We can reverse an Array in Swift using reversed function, here's the example:
let numbers = [3, 5, 7]
let reversedNumbers = Array(numbers.reversed())
print(reversedNumbers)
// Prints "[7, 5, 3]"
Here's the link :Array reversed()
At the end of the discussion part, it says Complexity O(1), I believe this is about time complexity, how can reverse an array take O(1) time?
Actually reversed() returns an object with wrapper over the original array not actual reversion of the contents hence O(1).
If you check the return type of reversed() call it is ReversedCollection which internally keeps original collection as _base unless its contents are modified. Basically ReversedCollection is just presenting/returning elements of its base collection in the reverse manner to save time and memory.

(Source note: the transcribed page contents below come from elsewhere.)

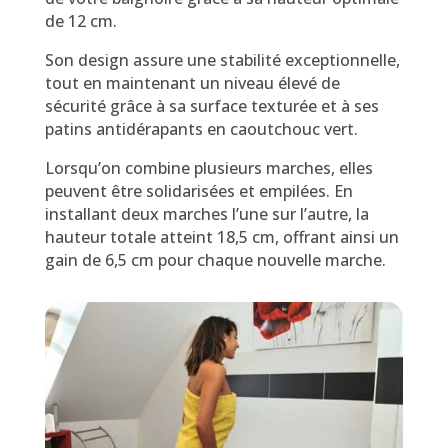
de 12 cm.
Son design assure une stabilité exceptionnelle,
tout en maintenant un niveau élevé de
sécurité grâce à sa surface texturée et à ses
patins antidérapants en caoutchouc vert.
Lorsqu’on combine plusieurs marches, elles
peuvent être solidarisées et empilées.
En
installant deux marches l’une sur l’autre, la
hauteur totale atteint 18,5 cm, offrant ainsi un
gain de 6,5 cm pour chaque nouvelle marche.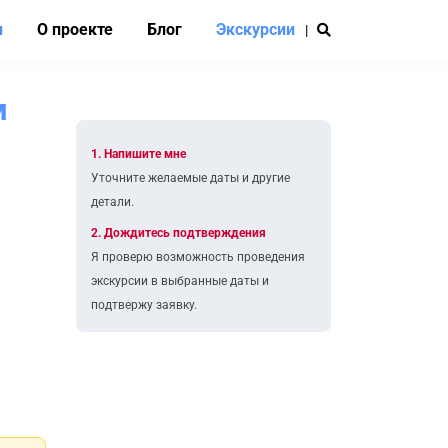
и
О проекте
Блог
Экскурсии
|
м
1. Напишите мне
Уточните желаемые даты и другие
детали.
2. Дождитесь подтверждения
Я проверю возможность проведения
экскурсии в выбранные даты и
подтвержу заявку.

Following example shows that reversed array remains same as the original array unless it is modified:
var originalArray = [1, 2, 3]
var reversedArray = originalArray.reversed()
print("0th index of OriginalArray \(originalArray[0])")
print("0th index of ReversedBaseArray \(reversedArray._base[0])")
print("0th index of OriginalArray \(originalArray.first)")
print("0th index of ReversedBaseArray \(reversedArray.first)")
originalArray[0] = 4 // Modification makes a separate copy of each instance
print("0th index of OriginalArray \(originalArray[1])")
print("0th index of ReversedBaseArray \(reversedArray._base[1])")
// Console Output:
// 0th index of OriginalArray 1
// 0th index of ReversedBaseArray 1
// First element of OriginalArray Optional(1)
// First element of ReversedBaseArray Optional(3)
// 0th index of OriginalArray 4
// 0th index of ReversedBaseArray 1